Posted on January 1, 2011. Filed under: General Church Music, Music in Sacrament Meeting, Organ Music |

I am first and foremost a pianist, but I absolutely LOVE playing the organ.  I believe if a congregation is not singing, at least 50% of the blame goes to the organist.  If the organist plays with confidence using correct registration and volume the congregation will sing out.  I have seen evidence of this in Sacrament Meetings all over the world.

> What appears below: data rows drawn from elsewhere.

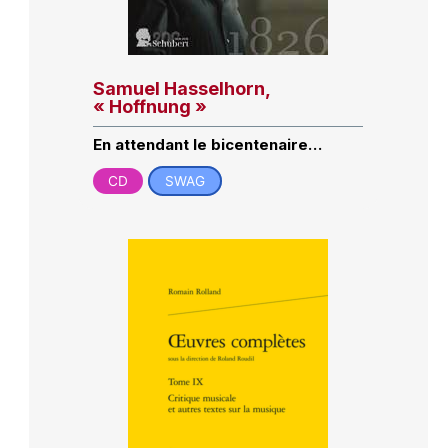
Samuel Hasselhorn,
« Hoffnung »
En attendant le bicentenaire…
CD
SWAG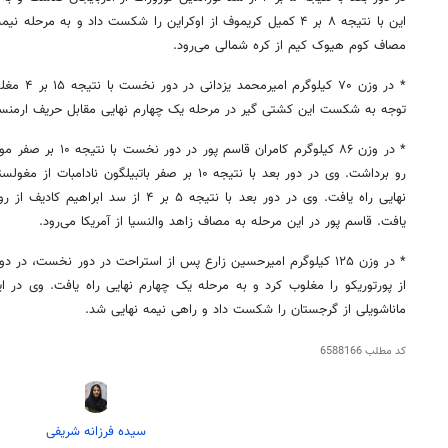
این با نتیجه ۸ بر ۴ کمیل
کریموف
از اوکراین را شکست داد و به مرحله نیمه 
مصاف
کوم
هیوک
کیم از کره شمالی می‌رود.
* در وزن ۷۰
توجه به شکست این کشتی گیر در مرحله یک چهارم نهایی مقابل حریف ارمنستانی
* در وزن ۸۶ کیلوگرم کامر
رو برداشت. وی در دور بعد با نتیجه ۱۰ بر صفر باتبیلگو
نهایی راه یافت. وی در دور بعد با نتیجه ۵ بر
یافت. قاسم پور در این مرحله به مصاف زاهد والنسیا از آمریکا می‌رود.
ماناشویلی از گرجستان را شکست داد و راهی نیمه نهایی شد.
کد مطلب
6588166
سیده فرزانه شریفی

There are two Arizona wards I attended last year that I’ll use to demonstrate the importance of a good organist.  The first ward was small, maybe 100 people total in Sacrament Meeting.  Their organist had been an organ performance major years ago.  She played on a tiny organ but used an intelligent combination of stops that was inviting to the congregation.  The members sang as if they were truly praising the Lord with all their heart and soul.   The second ward was enormous, at least 600 people in attendance at the Sacrament Meeting.  The organist used all flutes in her registration for all the congregational hymns, playing softly, at a slower tempo than the metronome markings in the hymnbook.  She used the bass coupler instead of the foot pedals which kept cutting out every few notes (a problem with bass couplers).   The congregation sang at the soft volume of the organist, those who were even singing.  I was amazed at the many people who didn’t even open their hymnbooks.  This left me wondering what would have happened if the organist from the tiny ward were playing for the large ward?  Would the tempo, volume, registrations, and confidence of that organist help invite all members to participate in the singing of the hymns?  I believe it would.